El invierno ha sido, quizá, la más patente muestra de las debilidades del gobierno. Aunque llegaron mercados y ayudas, de las casas de La Gabarra siguen sacando en carretillas todavía el barro seco que quedó de la inundación que, en noviembre, anegó medio pueblo. El puente caído en El Tarra, las carreteras intransitables, las casas derruidas por las crecidas siguen ahí, meses después, como recordando al gobierno su inmensa deuda con el Catatumbo. Y ya empieza a llover de nuevo.
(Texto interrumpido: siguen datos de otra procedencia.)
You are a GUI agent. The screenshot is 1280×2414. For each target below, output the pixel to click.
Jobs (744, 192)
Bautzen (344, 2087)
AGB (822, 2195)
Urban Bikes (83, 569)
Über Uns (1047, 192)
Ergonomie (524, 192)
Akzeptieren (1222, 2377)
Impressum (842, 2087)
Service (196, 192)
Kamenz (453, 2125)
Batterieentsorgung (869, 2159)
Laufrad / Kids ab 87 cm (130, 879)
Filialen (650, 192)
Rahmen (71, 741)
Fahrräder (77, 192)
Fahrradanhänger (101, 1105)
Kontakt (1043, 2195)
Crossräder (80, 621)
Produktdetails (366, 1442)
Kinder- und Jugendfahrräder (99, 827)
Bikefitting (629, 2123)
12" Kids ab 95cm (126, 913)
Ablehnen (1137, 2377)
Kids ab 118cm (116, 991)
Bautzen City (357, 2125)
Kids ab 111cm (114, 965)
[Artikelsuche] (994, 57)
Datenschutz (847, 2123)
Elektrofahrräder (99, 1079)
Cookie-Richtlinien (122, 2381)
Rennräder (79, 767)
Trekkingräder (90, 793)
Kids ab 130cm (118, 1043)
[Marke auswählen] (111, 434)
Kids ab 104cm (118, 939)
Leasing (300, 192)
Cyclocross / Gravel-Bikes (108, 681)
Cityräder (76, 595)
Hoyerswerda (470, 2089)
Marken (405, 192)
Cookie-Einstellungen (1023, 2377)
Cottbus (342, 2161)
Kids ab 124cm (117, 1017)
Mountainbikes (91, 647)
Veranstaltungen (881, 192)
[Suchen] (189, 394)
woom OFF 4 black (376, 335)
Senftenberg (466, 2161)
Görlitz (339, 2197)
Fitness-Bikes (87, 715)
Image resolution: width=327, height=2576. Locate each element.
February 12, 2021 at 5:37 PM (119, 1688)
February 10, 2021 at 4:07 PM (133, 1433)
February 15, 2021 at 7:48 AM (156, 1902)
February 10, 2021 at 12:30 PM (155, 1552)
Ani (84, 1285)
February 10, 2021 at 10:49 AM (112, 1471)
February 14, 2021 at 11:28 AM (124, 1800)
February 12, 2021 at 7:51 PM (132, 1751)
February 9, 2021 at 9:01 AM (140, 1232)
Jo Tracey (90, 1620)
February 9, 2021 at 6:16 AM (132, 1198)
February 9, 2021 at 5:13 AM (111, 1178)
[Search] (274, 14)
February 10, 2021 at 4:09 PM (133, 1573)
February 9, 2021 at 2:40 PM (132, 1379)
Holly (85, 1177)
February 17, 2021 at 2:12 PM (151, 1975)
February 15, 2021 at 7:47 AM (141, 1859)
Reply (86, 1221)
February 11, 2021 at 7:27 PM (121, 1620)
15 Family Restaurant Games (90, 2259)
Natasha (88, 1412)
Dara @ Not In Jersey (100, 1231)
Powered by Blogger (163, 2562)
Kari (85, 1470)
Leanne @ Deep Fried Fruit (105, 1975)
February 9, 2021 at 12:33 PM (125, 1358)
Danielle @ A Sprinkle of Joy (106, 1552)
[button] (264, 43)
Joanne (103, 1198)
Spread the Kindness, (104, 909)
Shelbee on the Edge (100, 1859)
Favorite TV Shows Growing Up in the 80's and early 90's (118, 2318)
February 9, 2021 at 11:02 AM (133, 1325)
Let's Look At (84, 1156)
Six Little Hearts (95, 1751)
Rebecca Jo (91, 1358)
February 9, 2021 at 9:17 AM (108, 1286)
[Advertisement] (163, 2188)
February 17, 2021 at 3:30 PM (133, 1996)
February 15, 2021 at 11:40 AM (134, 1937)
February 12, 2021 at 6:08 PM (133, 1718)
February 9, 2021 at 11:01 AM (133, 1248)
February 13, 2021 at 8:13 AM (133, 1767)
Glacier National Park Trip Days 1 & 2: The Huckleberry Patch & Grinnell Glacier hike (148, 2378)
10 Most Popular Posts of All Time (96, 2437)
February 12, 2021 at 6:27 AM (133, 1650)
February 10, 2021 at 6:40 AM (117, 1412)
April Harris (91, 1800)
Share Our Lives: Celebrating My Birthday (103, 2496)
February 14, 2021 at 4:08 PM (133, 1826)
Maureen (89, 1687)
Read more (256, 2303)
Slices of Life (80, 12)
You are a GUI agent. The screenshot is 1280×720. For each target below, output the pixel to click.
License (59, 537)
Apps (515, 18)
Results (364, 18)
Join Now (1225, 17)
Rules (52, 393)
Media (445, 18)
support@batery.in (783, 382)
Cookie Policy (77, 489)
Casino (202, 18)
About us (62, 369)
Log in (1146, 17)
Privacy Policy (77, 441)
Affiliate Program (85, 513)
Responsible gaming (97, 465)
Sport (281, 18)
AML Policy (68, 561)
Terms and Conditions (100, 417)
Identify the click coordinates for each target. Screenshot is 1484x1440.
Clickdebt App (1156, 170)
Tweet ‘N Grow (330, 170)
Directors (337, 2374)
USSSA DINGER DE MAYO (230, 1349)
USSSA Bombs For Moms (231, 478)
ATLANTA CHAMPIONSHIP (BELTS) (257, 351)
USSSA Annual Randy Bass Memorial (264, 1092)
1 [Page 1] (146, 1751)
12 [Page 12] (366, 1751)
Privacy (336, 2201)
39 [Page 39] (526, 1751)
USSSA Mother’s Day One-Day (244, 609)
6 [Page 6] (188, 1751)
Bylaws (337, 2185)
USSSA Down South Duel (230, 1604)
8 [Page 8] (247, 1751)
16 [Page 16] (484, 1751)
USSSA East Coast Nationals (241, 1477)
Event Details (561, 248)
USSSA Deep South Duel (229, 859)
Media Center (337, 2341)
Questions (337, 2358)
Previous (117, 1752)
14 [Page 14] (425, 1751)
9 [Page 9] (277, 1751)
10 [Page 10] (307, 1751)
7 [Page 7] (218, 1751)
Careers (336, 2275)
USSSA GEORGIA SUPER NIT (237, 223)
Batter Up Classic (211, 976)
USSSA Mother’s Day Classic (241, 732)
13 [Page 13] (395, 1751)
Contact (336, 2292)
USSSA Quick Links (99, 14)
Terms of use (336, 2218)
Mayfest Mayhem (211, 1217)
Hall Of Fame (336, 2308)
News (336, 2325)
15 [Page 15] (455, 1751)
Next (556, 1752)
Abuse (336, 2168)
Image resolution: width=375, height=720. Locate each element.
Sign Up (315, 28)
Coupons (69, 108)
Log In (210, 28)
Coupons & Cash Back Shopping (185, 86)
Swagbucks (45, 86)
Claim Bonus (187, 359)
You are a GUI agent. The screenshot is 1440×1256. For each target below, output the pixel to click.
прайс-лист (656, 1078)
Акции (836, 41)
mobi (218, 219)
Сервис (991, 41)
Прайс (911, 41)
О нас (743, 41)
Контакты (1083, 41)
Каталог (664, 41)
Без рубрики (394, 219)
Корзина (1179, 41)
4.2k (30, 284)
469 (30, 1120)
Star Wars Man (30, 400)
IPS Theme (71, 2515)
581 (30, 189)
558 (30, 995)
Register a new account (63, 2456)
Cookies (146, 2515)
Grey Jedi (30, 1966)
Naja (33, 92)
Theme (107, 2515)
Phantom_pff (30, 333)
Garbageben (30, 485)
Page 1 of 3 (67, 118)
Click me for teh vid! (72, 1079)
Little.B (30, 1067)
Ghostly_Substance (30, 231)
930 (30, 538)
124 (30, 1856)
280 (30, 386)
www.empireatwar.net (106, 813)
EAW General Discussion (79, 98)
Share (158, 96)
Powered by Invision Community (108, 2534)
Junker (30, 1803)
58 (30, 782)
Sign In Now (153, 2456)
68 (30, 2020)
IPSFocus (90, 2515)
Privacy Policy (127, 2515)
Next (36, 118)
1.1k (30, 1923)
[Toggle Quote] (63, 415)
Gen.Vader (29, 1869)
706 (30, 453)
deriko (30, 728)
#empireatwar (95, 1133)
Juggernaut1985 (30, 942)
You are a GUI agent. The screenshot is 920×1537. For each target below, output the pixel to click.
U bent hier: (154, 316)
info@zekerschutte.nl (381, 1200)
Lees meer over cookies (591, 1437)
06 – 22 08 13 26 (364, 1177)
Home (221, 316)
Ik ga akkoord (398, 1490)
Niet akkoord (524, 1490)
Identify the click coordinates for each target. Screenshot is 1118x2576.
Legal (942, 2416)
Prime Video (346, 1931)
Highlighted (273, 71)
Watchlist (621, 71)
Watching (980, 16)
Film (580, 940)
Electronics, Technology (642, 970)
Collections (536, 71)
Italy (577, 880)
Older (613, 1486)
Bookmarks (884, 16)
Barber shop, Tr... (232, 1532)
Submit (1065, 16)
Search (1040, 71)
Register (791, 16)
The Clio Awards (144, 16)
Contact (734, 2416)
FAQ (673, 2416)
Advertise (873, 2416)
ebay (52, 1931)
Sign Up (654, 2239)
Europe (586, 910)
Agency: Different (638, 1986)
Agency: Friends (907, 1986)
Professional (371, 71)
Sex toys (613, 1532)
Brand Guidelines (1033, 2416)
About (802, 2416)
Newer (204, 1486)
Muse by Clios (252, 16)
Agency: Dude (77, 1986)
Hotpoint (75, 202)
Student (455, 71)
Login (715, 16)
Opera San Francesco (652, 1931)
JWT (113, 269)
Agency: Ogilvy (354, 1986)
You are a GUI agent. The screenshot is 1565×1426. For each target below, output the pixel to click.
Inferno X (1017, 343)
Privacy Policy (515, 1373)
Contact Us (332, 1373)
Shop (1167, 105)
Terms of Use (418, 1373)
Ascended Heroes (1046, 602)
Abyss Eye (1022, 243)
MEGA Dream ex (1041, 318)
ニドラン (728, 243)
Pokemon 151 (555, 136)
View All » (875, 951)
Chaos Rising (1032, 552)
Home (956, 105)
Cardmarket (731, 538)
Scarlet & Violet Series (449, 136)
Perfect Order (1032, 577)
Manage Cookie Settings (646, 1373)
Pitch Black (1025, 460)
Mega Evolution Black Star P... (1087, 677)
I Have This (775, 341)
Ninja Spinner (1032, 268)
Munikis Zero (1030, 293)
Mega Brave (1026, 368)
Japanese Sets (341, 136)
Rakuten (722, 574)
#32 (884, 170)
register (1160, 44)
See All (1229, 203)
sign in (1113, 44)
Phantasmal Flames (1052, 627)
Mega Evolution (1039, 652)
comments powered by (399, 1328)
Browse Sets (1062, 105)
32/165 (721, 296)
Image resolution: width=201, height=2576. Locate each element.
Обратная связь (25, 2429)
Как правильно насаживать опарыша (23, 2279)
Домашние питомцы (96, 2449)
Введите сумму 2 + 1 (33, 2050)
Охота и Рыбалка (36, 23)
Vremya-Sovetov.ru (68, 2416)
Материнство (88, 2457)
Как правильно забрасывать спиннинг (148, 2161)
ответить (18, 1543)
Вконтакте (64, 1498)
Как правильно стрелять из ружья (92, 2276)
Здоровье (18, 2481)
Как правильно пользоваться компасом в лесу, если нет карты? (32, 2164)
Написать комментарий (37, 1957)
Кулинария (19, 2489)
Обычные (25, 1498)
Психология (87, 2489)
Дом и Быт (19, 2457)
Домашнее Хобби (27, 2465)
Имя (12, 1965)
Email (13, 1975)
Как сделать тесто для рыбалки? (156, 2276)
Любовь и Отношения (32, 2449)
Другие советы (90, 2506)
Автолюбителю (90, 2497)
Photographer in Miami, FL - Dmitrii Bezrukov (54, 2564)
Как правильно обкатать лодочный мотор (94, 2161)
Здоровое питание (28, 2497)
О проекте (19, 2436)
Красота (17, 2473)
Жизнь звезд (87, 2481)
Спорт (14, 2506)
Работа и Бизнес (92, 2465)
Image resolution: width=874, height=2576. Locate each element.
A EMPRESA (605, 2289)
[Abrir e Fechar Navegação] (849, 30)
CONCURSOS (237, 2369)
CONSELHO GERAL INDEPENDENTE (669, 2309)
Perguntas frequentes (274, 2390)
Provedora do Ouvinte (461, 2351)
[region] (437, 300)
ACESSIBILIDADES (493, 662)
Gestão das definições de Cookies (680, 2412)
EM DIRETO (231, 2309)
Además del desafío de ganarse los corazones y las mentes de la población, como dice un veterano conocedor de la región aquí están en juego “cuatro realidades bastante peligrosas, cuatro huevitos: el del narcotráfico, el de las tierras, el extractivo y el de una frontera politizada”. Por eso, esta región de montañas vertiginosas rebosantes de agua y niebla y de planicies ardientes de petróleo, carbón y palma, es un laboratorio de la paz y la guerra en Colombia. De lo que haga o deje de hacer el gobierno, de las promesas que cumpla o no y de la conducta de los militares frente a la población civil depende no solo lo que pase en el Catatumbo sino, quizá, en el conflicto en Colombia.
Lo más difícil será superar la desconfianza de la gente. El Catatumbo ha oído ya muchas promesas. Como dice don Bernardino Carrero: “este enero hizo 27 años que llegué a La Gabarra, y la carretera estaba llena de enterraderos y pantanos. Veintisiete años después sigue siendo la misma carretera”. ¿Será otra antes de que acabe el gobierno Santos?